Cette situation de blocage dure depuis des années et est en train d’être médiatisée suite aux travaux d’investigation de l’Autorité de la Concurrence, qui vient de notifier le Groupe Saint-Gobain Isover, le CSTB (Epic délivrant des agréments) et le FILMM (syndicat des isolants minéraux), accusés d’entente et de pratiques anticoncurrentielles.

« Le sujet de fond est l’écart entre les mesures de résistance thermique faites en laboratoire (R basée sur l’épaisseur de l’isolant) et la réalité des performances thermiques des isolants, une fois mis en œuvre et soumis aux conditions réelles d’utilisation. Déjà, la Grande-Bretagne et l’Italie appliquent des coefficients dégradants jusqu’à 35% les données de laboratoire. Les mesures réelles d’efficacité des isolants sont scientifiquement plus pertinentes et ne constitueraient pas un frein à l’innovation, contrairement aux mesures en laboratoires qui ne reflètent pas la réalité. Les mesures in situ sont pratiques courantes pour l’acoustique, le feu, l’aéronautique, … », expliquent Eric VALOIS et Bertrand LAFERRERE.
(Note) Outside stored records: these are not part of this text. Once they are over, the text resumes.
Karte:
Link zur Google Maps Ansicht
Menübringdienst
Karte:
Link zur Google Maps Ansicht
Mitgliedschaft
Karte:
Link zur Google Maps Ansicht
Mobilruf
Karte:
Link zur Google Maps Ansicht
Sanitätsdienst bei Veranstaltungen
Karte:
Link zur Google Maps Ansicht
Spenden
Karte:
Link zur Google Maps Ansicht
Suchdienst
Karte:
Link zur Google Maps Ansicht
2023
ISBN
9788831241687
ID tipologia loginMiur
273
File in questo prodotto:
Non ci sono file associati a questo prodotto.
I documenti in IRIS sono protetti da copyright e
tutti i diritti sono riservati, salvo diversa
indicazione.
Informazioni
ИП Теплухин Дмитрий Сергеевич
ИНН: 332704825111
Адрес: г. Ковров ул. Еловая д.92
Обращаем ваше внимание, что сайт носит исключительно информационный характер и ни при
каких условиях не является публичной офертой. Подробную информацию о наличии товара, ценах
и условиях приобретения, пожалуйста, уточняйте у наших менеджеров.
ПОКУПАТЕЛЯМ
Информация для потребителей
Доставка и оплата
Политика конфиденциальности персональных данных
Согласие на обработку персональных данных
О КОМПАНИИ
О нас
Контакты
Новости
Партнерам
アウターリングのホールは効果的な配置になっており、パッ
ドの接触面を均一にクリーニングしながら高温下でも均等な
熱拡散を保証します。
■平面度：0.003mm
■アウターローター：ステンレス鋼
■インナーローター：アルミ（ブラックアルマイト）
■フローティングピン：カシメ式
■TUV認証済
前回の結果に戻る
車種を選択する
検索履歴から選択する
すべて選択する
Seule une évolution des normes vers des mesures in situ permettraient de sortir du point de blocage actuel. Or le CSTB côté français refuse d‘en entendre parler et la Commission Européenne de Normalisation (CEN), via ses groupes de travail, subit des pressions des lobbies internationaux freinant depuis 2005 toute évolution normative.

« Aujourd’hui, alors même que la priorité est donnée aux économies d’énergie et aux travaux de rénovation, notre cœur de métier, nous subissons de plein fouet les contraintes des réglementations thermiques et des dispositifs d’aides, tous basés uniquement sur la résistance thermique (R) des matériaux isolants », dénoncent encore nos deux présidents. « Les consommateurs ont le droit de bénéficier des mêmes aides et incitations pour leurs travaux, sans subir des contraintes réglementaires biaisées », ajoutent-ils.
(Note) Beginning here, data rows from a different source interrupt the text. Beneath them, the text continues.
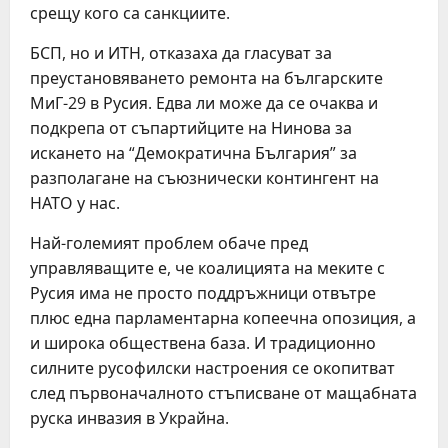
срещу кого са санкциите.
БСП, но и ИТН, отказаха да гласуват за
преустановяването ремонта на българските
МиГ-29 в Русия. Едва ли може да се очаква и
подкрепа от съпартийците на Нинова за
искането на “Демократична България” за
разполагане на съюзнически контингент на
НАТО у нас.
Най-големият проблем обаче пред
управляващите е, че коалицията на меките с
Русия има не просто поддръжници отвътре
плюс една парламентарна копеечна опозиция, а
и широка обществена база. И традиционно
силните русофилски настроения се окопитват
след първоначалното стъписване от мащабната
руска инвазия в Украйна.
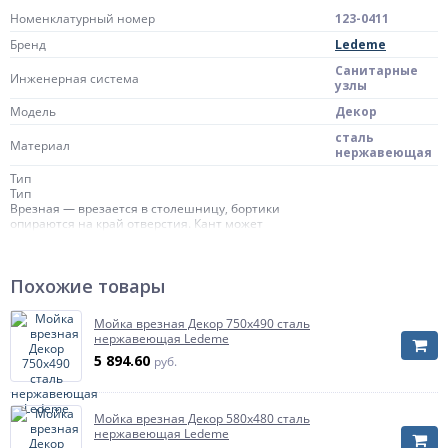
Номенклатурный номер
123-0411
Бренд
Ledeme
Санитарные
Инженерная система
узлы
Модель
Декор
сталь
Материал
нержавеющая
Тип
Тип
Врезная — врезается в столешницу, бортики
опираются на край отверстия. Кант может
выступать над поверхностью на 5-10
мм.Накладная — кладется поверх столешницы и
держится на ней за счет выступающих бортиков. В
накладная
Похожие товары
зависимости от размера может полностью
заменять столешницу.Подстольная — мойка
монтируется под стол, создавая единое целое со
Мойка врезная Декор 750х490 сталь
столешницей. Требует хорошей герметизации
нержавеющая Ledeme
стыка. Вариант чаще используется для гранитных
или деревянных столешниц.Врезная/подстольная
5 894.60
руб.
— возможны оба варианта установки.
Ширина, мм
Мойка врезная Декор 580х480 сталь
Ширина, мм
нержавеющая Ledeme
600
Ширина - максимальный линейный размер по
Enfin, ils recommandent à Ségolène Royal et à Sylvia Pinel d’étudier le rapport de l’Autorité de la concurrence et celui de l’OPECST, sur les difficultés à innover dans le bâtiment. « La réhabilitation de notre famille de matériaux et la reconnaissance des nouvelles méthodes de mesures de performance thermique des isolants sont impératifs, sous peine d’investir en vain dans la transition énergétique », concluent-ils.